Patrícia Melo: Der Nachbar
Aus dem Brasilianischen von Barbara Mesquita
Tropen Verlag, 2018
159 Seiten, 18 Euro
Von Lärm und anderen Stichwaffen
Mord als Therapie: Die brasilianische Schriftstellerin Patrícia Melo erzählt in ihrem herrlich sarkastischen Kriminalroman "Der Nachbar" von einem überforderten Biologielehrer, der erst im Gefängnis zu sich selbst findet.

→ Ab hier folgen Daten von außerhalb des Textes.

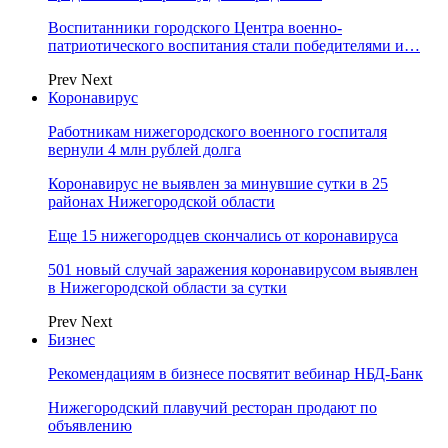
Воспитанники городского Центра военно-
патриотического воспитания стали победителями и…
Prev
Next
Коронавирус
Работникам нижегородского военного госпиталя
вернули 4 млн рублей долга
Коронавирус не выявлен за минувшие сутки в 25
районах Нижегородской области
Еще 15 нижегородцев скончались от коронавируса
501 новый случай заражения коронавирусом выявлен
в Нижегородской области за сутки
Prev
Next
Бизнес
Рекомендациям в бизнесе посвятит вебинар НБД-Банк
Нижегородский плавучий ресторан продают по
объявлению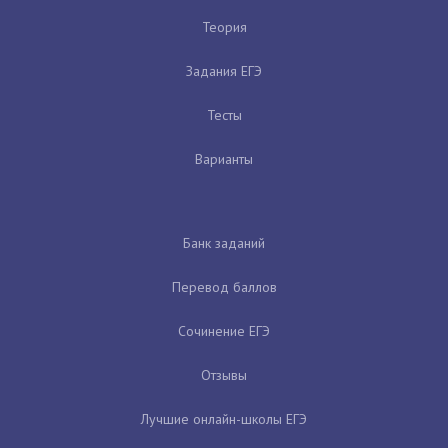
Теория
Задания ЕГЭ
Тесты
Варианты
Банк заданий
Перевод баллов
Сочинение ЕГЭ
Отзывы
Лучшие онлайн-школы ЕГЭ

Für jeden geräuschempfindlichen Menschen ist Patrícia Melos fieser Kriminalroman "Der Nachbar" regelrecht eine Einladung zur identifikatorischen Lesart. "Ich habe weder das absolute Gehör mancher Musiker noch sind meine Ohren so sensibel wie die von Hunden. Aber ich habe nie begriffen, warum Lärm nicht zu den wirkungsvollen Stichwaffen gezählt wird", bekennt der 54-jährige Icherzähler gleich im ersten Satz.
Es ist nämlich der Lärm des eine Etage über ihn eingezogenen Ygor Silvas, der den frustrierten Biologielehrer plagt. Lachen mitten in der Nacht. "Oder Beischlafgestöhne. Stimmen. Gepolter. Oft rauschten dort oben die Elektrogeräte. Der Fernseher." Dazu das "Fußgetrappel, unbeschreiblich. Es ließ mir nicht eine Sekunde Ruhe. Klack, klack, klack durch den Flur, hin und her, her und hin" – an Schlaf ist da nicht mehr zu denken.
Seitenhieb auf brasilianische Gesellschaft
Auf Beschwerden reagiert Silva mit Hohn und Gelächter. Also liegt der Erzähler im Bett und überlegt, wie er seinen Nachbarn umbringen kann. Und das passiert dann, wenn auch eher versehentlich: Der Nachbar wird getötet, die Leiche zerteilt und versteckt.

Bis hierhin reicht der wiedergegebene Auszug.